I have an area in my room for a 4X8 layout, no more unfortunately. I will be using HO scale because there is more availability between the automobiles and trains and they are easer to work with. I would like to get some feedback on the layout I designed on SCARM. My intentions are to have some switching and running of trains between the two ovals. Also, I would like to have a town in the middle because I am into scenery and buildings.


----------



## Big Ed (Jun 16, 2009)

BUMP.


Looks good to me, but what do I know. hwell:
What kind of industry you going to add?








It looks like it is going to be hard to switch cars into the red arrow industry section?
The only way in is through the blue circled switch?
Be nice to add something somehow where the orange arrow is to get in there? 
Or maybe take out the red arrow industry section out and drop it down from the top black lines?
But add where the orange circle is another switch to get into the yard after the other is out?


----------



## DonR (Oct 18, 2012)

ED

I'm confused. Why do you think it would be difficult to switch
cars into that industry track? I agree he would
have to back into a yard track to do it tho. He has a 'run around' between
the crossings so that a loco can get in front of or behind any car.

Don


----------



## CTValleyRR (Jul 26, 2014)

Add a scenery divider down the middle of the layout (basically upper left to center right). This will break up your layout and prevent you from seeing both sides at once, which will add to the illusion that your trains go somewhere.

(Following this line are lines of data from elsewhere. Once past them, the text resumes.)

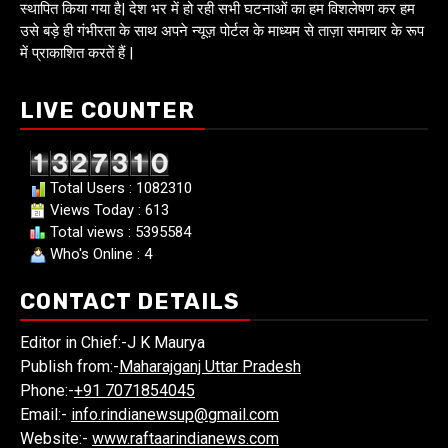
स्थापित किया गया है| देश भर में हो रही सभी घटनाओं का हम विशलेषण कर हम
उसे बड़े ही गंभीरता के साथ अपने न्यूज़ पोर्टल के माध्यम से ताज़ा समाचार के रूप
में प्राकाशित करतें हैं |
LIVE COUNTER
Total Users : 1082310
Views Today : 613
Total views : 5395584
Who's Online : 4
CONTACT DETAILS
Editor in Chief:-J K Maurya
Publish from:-
Maharajganj Uttar Pradesh
Phone:-
+91 7071854045
Email:-
info.rindianewsup@gmail.com
Website:-
www.raftaarindianews.com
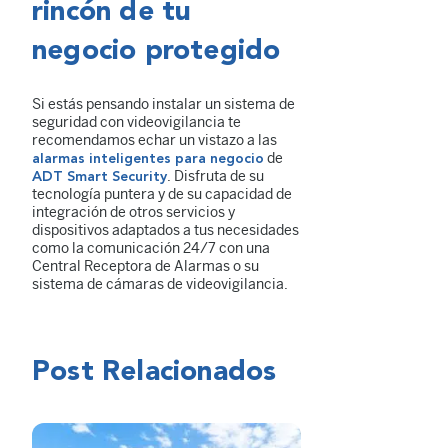
rincón de tu
negocio protegido
Si estás pensando instalar un sistema de
seguridad con videovigilancia te
recomendamos echar un vistazo a las
de
alarmas inteligentes para negocio
. Disfruta de su
ADT Smart Security
tecnología puntera y de su capacidad de
integración de otros servicios y
dispositivos adaptados a tus necesidades
como la comunicación 24/7 con una
Central Receptora de Alarmas o su
sistema de cámaras de videovigilancia.
Post Relacionados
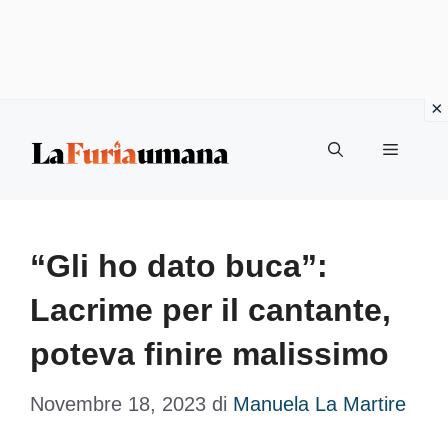
Vai
Menu
al
contenuto
“Gli ho dato buca”:
Lacrime per il cantante,
poteva finire malissimo
Novembre 18, 2023
di
Manuela La Martire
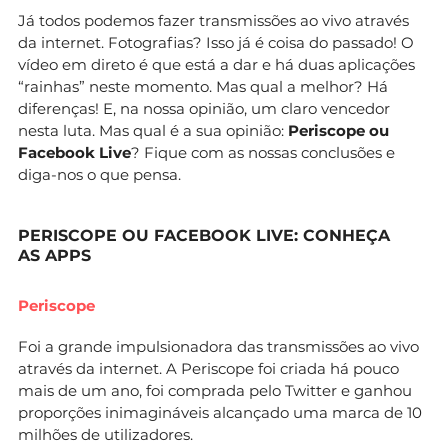
Já todos podemos fazer transmissões ao vivo através
da internet. Fotografias? Isso já é coisa do passado! O
vídeo em direto é que está a dar e há duas aplicações
“rainhas” neste momento. Mas qual a melhor? Há
diferenças! E, na nossa opinião, um claro vencedor
nesta luta. Mas qual é a sua opinião:
Periscope ou
Facebook Live
? Fique com as nossas conclusões e
diga-nos o que pensa.
PERISCOPE OU FACEBOOK LIVE: CONHEÇA
AS APPS
Periscope
Foi a grande impulsionadora das transmissões ao vivo
através da internet. A Periscope foi criada há pouco
mais de um ano, foi comprada pelo Twitter e ganhou
proporções inimagináveis alcançado uma marca de 10
milhões de utilizadores.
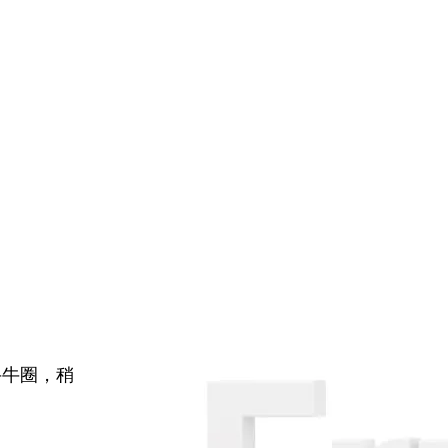
牛牛圈，稍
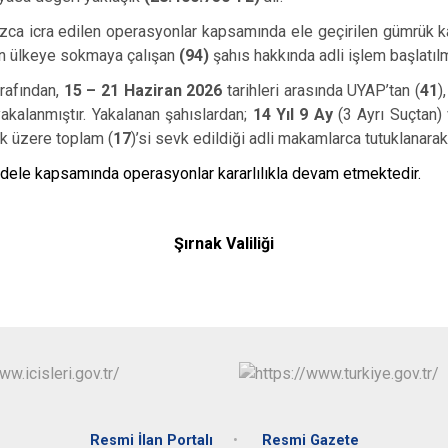
zca icra edilen operasyonlar kapsamında ele geçirilen gümrük 
zın ülkeye sokmaya çalışan
(94)
şahıs hakkında adli işlem başlatılmı
arafından,
15 – 21 Haziran 2026
tarihleri arasında UYAP’tan (
41
)
yakalanmıştır. Yakalanan şahıslardan;
14 Yıl 9 Ay
(3 Ayrı Suçtan)
ak üzere toplam (
17
)’si sevk edildiği adli makamlarca tutuklanara
dele kapsamında operasyonlar kararlılıkla devam etmektedir.
Şırnak Valiliği
Resmi İlan Portalı
Resmi Gazete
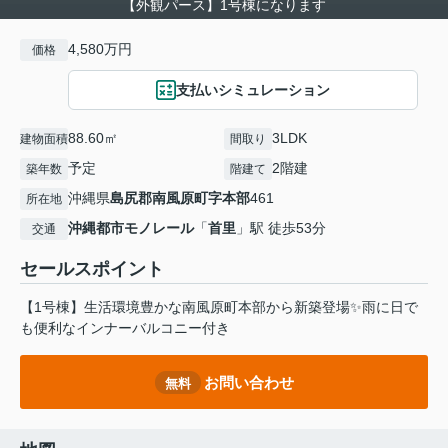
【外観パース】1号棟になります
4,580万円
価格
支払いシミュレーション
88.60㎡
3LDK
建物面積
間取り
予定
2階建
築年数
階建て
沖縄県
島尻郡南風原町
字本部
461
所在地
沖縄都市モノレール
「
首里
」駅 徒歩53分
交通
セールスポイント
【1号棟】生活環境豊かな南風原町本部から新築登場✨雨に日で
も便利なインナーバルコニー付き
お問い合わせ
無料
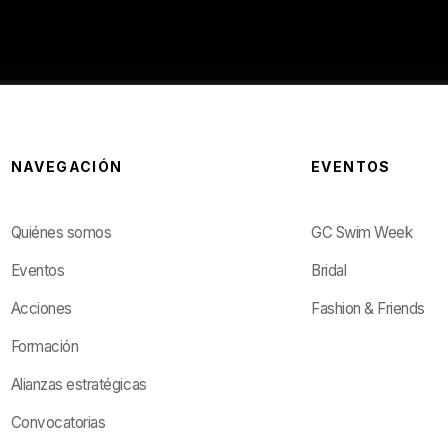
NAVEGACIÓN
EVENTOS
Quiénes somos
GC Swim Week
Eventos
Bridal
Acciones
Fashion & Friends
Formación
Alianzas estratégicas
Convocatorias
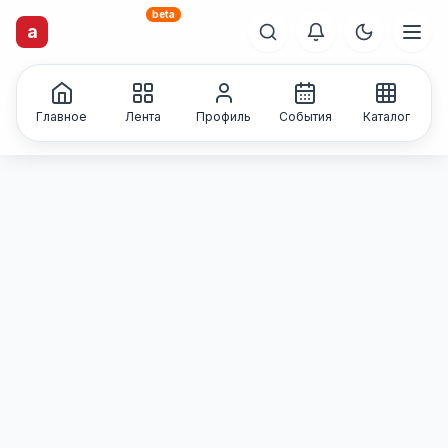
beta
artisti
X
.ru
a
Каталог творческих
лиц и коллективов
Главное
Лента
Профиль
События
Каталог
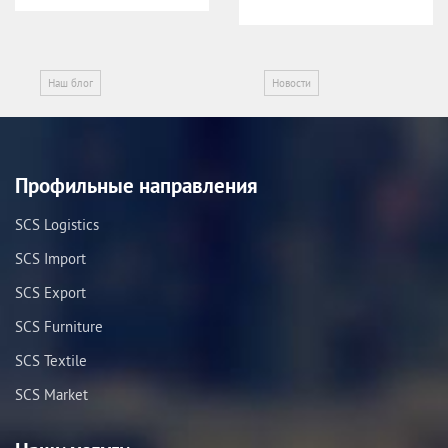
Наш блог
Новости
Профильные направления
SCS Logistics
SCS Import
SCS Export
SCS Furniture
SCS Textile
SCS Market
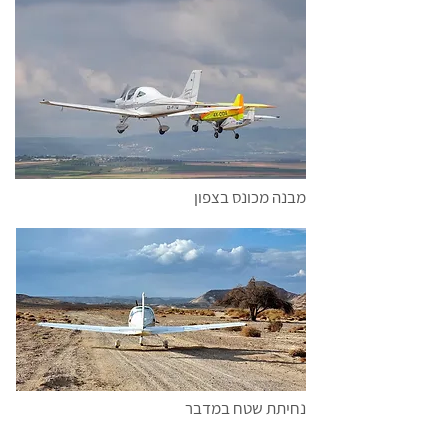
מבנה מכונס בצפון
נחיתת שטח במדבר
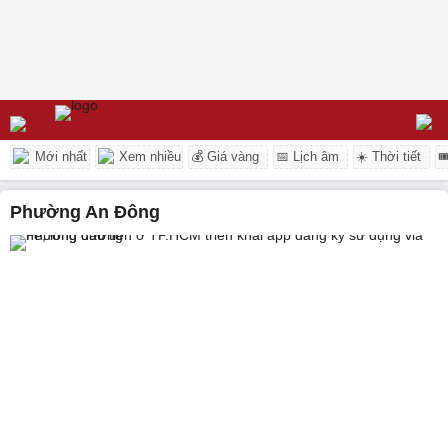
Mới nhất
Xem nhiều
💰 Giá vàng
📅 Lịch âm
☀️ Thời tiết

phường An Đông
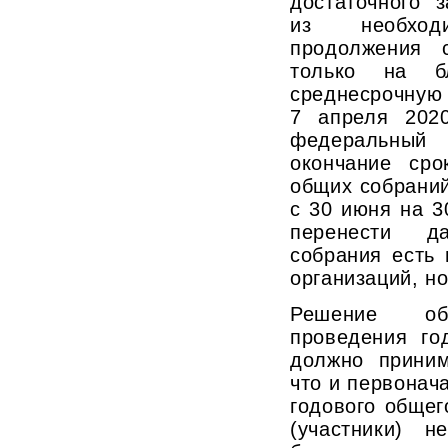
достаточного 
из необходи
продолжения 
только на 
среднесрочную 
7 апреля 202
федеральный
окончание сро
общих собраний
с 30 июня на 3
перенести д
собрания есть
организаций, но
Решение о
проведения го
должно приним
что и первонач
годового общег
(участники) н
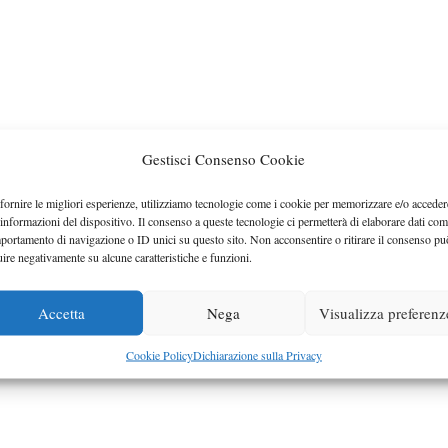
Gestisci Consenso Cookie
fornire le migliori esperienze, utilizziamo tecnologie come i cookie per memorizzare e/o acceder
 informazioni del dispositivo. Il consenso a queste tecnologie ci permetterà di elaborare dati com
portamento di navigazione o ID unici su questo sito. Non acconsentire o ritirare il consenso pu
uire negativamente su alcune caratteristiche e funzioni.
Accetta
Nega
Visualizza preferenz
Cookie Policy
Dichiarazione sulla Privacy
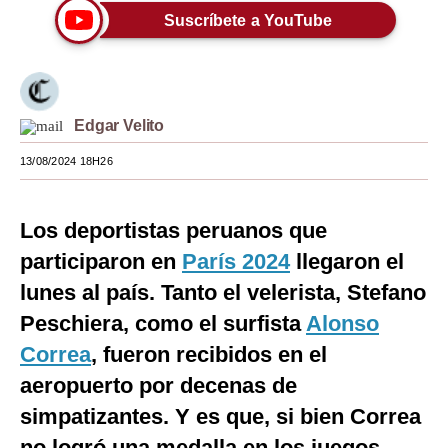
Suscríbete a YouTube
Moda
Estilos
Mundo
Edgar Velito
EEUU
13/08/2024 18H26
México
Los deportistas peruanos que
España
participaron en
París 2024
llegaron el
Internacional
lunes al país. Tanto el velerista, Stefano
Tecnología
Peschiera, como el surfista
Alonso
Club del Suscriptor
Correa
, fueron recibidos en el
aeropuerto por decenas de
Mix
simpatizantes. Y es que, si bien Correa
G de Gestión
no logró una medalla en los juegos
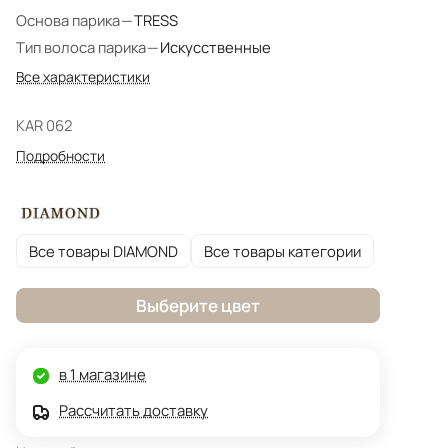
Основа парика
—
TRESS
Тип волоса парика
—
Искусственные
Все характеристики
KAR 062
Подробности
Все товары DIAMOND
Все товары категории
Выберите цвет
в 1 магазине
Рассчитать доставку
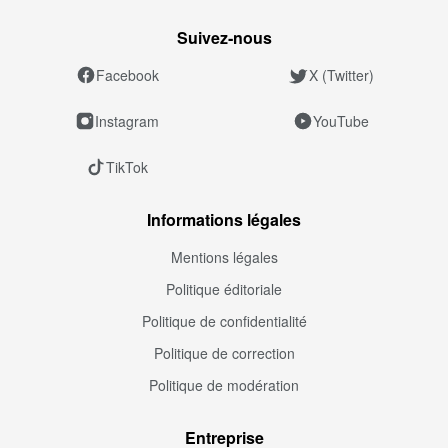
Suivez‑nous
Facebook
X (Twitter)
Instagram
YouTube
TikTok
Informations légales
Mentions légales
Politique éditoriale
Politique de confidentialité
Politique de correction
Politique de modération
Entreprise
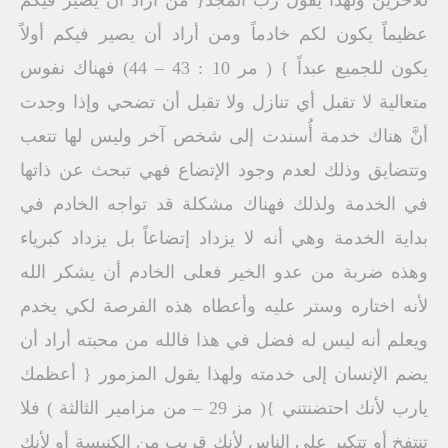
للآخرين ولهذا يقول رب المجد{ من أراد أن يصير فيكم
عظيماً يكون لكم خادماً ومن أراد أن يصير فيكم أولاً
يكون للجميع عبداً } ( مر 10 : 43 – 44) فهناك نفوس
متعالية لا تقبل أي تنازل ولا تقبل أن تضحي وإذا وجدت
أنَّ هناك خدمة أُسندت إلى شخص آخر وليس لها تتعب
وتتضايق وذلك لعدم وجود الإتضاع فهي تبحث عن ذاتها
في الخدمة ولذلك فهناك مشكلة قد تواجه الخادم في
بداية الخدمة وهي أنه لا يزداد إتضاعاً بل يزداد كبرياء
وهذه ضربة من عدو الخير فعلى الخادم أن يشكر الله
لأنه اختاره وستر عليه وأعطاه هذه الفرصة لكي يخدم
ويعلم أنه ليس له فضل في هذا فالله من محبته أراد أن
يضم الإنسان إلى خدمته ولهذا يقول المزمور { أعظمك
يارب لأنك احتضنتني }( مز 29 – من مزامير الثالثة ) فلا
تنتفخ أو تتكبر على الناس لأنك قريب من الكنيسة أو لأنك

Also, that curved track for the passenger station will probably give you fits. Commercial platforms are straight, so when it's tangent in the middle, it won't be at the ends. Unless you are prepared to do some kit bashing, that is.


----------



## JoeG (Feb 3, 2013)

Well I did redo the sidings and the yard. I think it works better this way and gives me more area for the town in the middle. The yard will have its own entrance, which might make it easer for the engines. The sidings are in a better area now. i know I want one industry to be a lumber yard, I'm just not sure of any others.


----------



## MtRR75 (Nov 27, 2013)

The industry in the upper left corner will have to be a small one -- not a lot of room there for buildings -- they will be right against the loop track.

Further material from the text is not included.